Erstellt am: 28. 7. 2012 - 15:42 Uhr
Ich seh', ich seh', was du nicht siehst
Du findest immer jemanden, der dir sagt, er hat einen Geist gesehen, aber den Geist selbst siehst du nie.
Jeanne Degraa
Für ihr neues Buch "Geisterreise" hat sich Schriftstellerin Marie Pohl auf die Suche nach Geistern begeben und ist dafür um die Welt gereist.
Die Geschichten, die sie dabei gesammelt hat, erzählen allesamt vom Jenseitigen und Übersinnlichen, von unerklärlichen Phänomenen, die selbst aufgeklärte Menschen gleichsam schaudernd wie fasziniert zurücklassen. Mit Science Fiction, Horror oder Esoterik hat das aber glücklicherweise nichts zu tun.
Orgiastische Rituale
Maries Reise beginnt in Havanna, Kuba. Dorthin ist sie geflogen, um eine alte Liebe wieder zu treffen. Doch der Mann heiratet eine andere und Marie gelangt durch eine neue Bekanntschaft in den Süden des Landes, um an einem Santería-Ritual teilzunehmen. Es verläuft genauso orgiastisch wie es sich ahnungslose Europäer in ihren klischeehaftesten Vorstellungen nur ausmalen können: mit geschlachteter Ziege, tranceartigen Tänzen und Gesängen, Kräuterzauber und Opfergaben für die Yoruba-Gottheiten. Für Außenstehende schwer zu verstehen, für die Kubaner gelebte Alltagskultur. Inmitten dieses Rituals trägt eine Priesterin Marie auf, den Geist der Afrikanischen Königin zu suchen.

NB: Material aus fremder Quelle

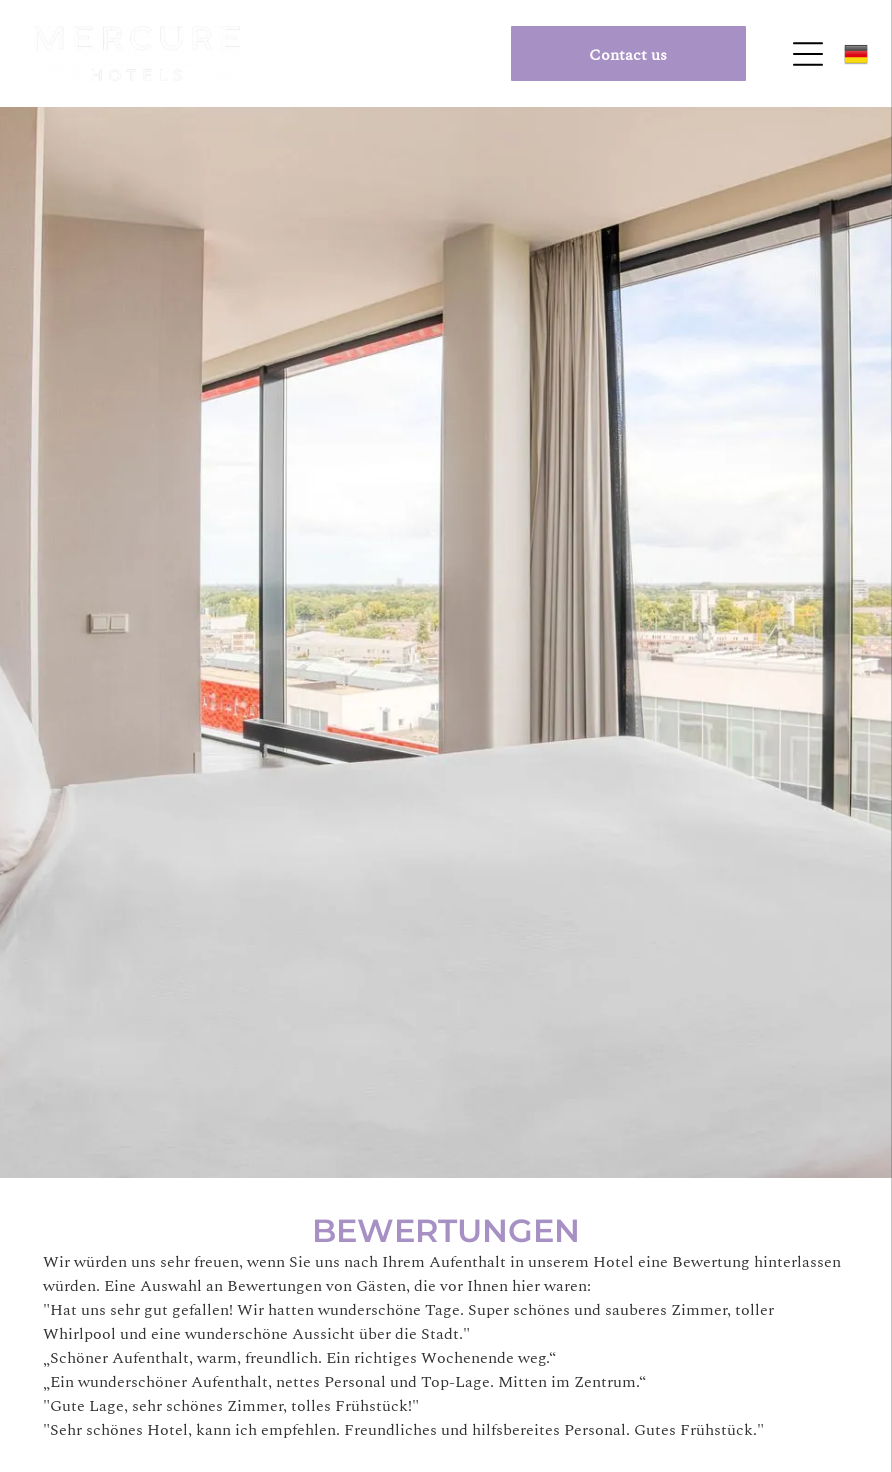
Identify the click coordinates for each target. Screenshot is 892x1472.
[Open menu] (808, 54)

Diese mysteriöse Prophezeiung wird zum Ausgangspunkt für eine Reise, auf der sie sich ganz von ihrer Intuition leiten lässt. In Irland hütet sie ein Spukhaus, in Ghana lebt sie mit einem Fetischpriester und unsichtbaren Zwergen im Dschungel, in Deutschland interviewt sie einen Zauberer und in New York begleitet sie Geisterjäger auf ihren nächtlichen Einsätze.

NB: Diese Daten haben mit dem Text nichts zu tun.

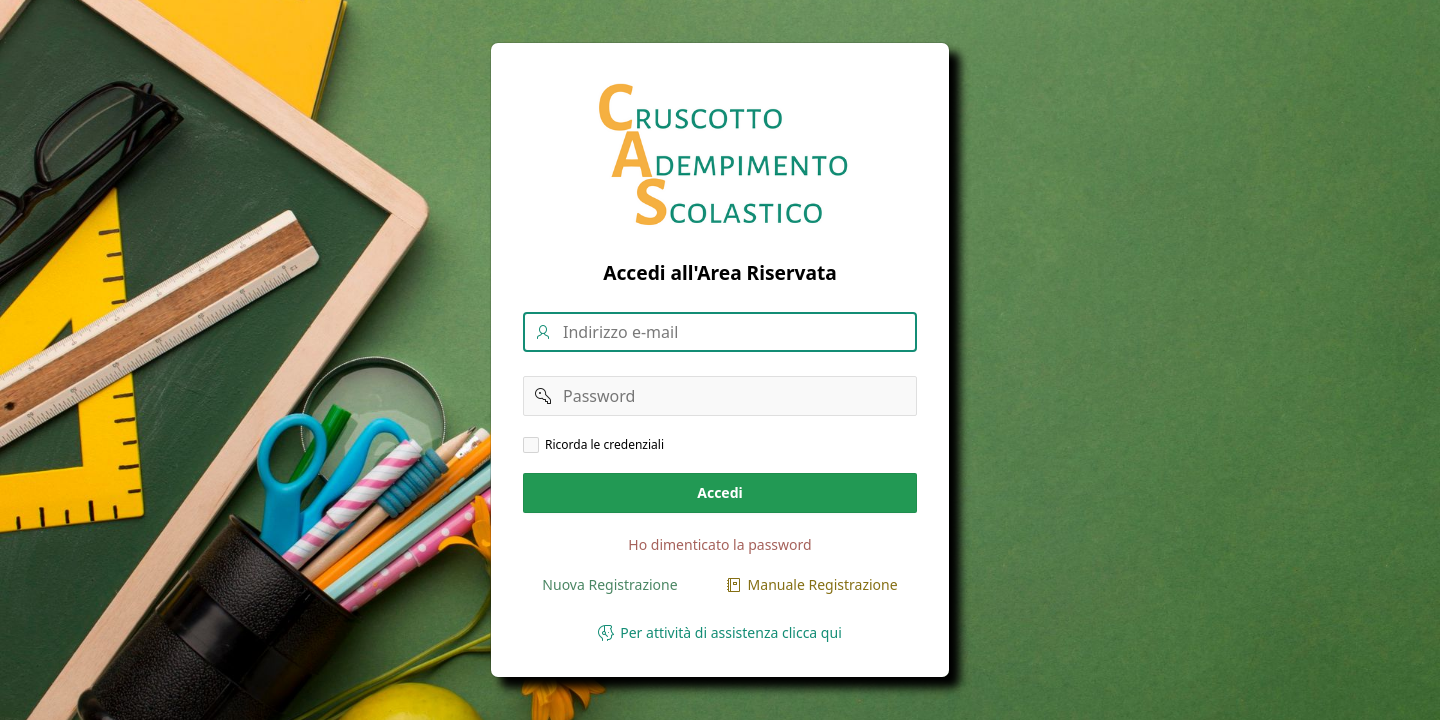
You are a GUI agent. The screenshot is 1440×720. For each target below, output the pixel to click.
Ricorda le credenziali (604, 445)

An all diesen Orten hofft Marie, endlich selbst einen Geist zu sehen. Mit ihren eigenen Augen. Also fordert sie unerschrocken alte Legenden und Mythen heraus, wird dabei aber stets auf allzu Menschliches zurückgeworfen.
Fluch und Segen
In allen Kulturen rufen Menschen Geister, sagt Pohl im Interview, um mit ihren Problemen im täglichen Leben besser zurecht zu kommen. In Ghana zum Beispiel suchen viele Leute sogenannte Okomfus auf, um Zaubereien durchführen zu lassen, die ihnen Visa nach Europa verschaffen sollen. Andere bitte sie darum, Flüche auszuprechen oder aufzuheben.
Weitere Buchempfehlungen
Im Buch schildert die Autorin die Geschichte eines solchen Fluches, der angeblich über einem Dorf gelegen ist. Immer wieder fiel dort der Strom aus, die Felder gaben nichts her, die Menschen waren arm und unglücklich. Schließlich habe ein Priester auf einer Müllhalde am Rande des Dorfes einen Hexentopf gefunden, ein einfaches Gefäß aus Ton, gefüllt mit Ziegenfleisch, das in spirituistischer Symbolik Menschenfleisch darstellt. Diesen Topf habe der Priester ausgegraben, und gemeinsam mit den Bewohnern in einem feierlichen Ritual zerstört. Danach, so heißt es, sei es mit dem Dorf wieder bergauf gegangen.
S. Fischer Verlag
In den Ohren von Menschen westlicher Kulturen klingen solche Geschichten bloß nach haarsträubendem Aberglauben. Marie Pohl hat ihren Skeptizismus allerdings längst abgelegt. Sie schildert die Geistergeschichten mit ehrlichem Interesse, ohne dabei je eine gesunde Distanz zu verlieren. Wahrheit, hat sie gelernt, ist in solchen Zusammenhängen keine sinnvolle Kategorie. Stattdessen versucht sie die Menschen in ihren individuellen Wahrnehmungen ernst zu nehmen.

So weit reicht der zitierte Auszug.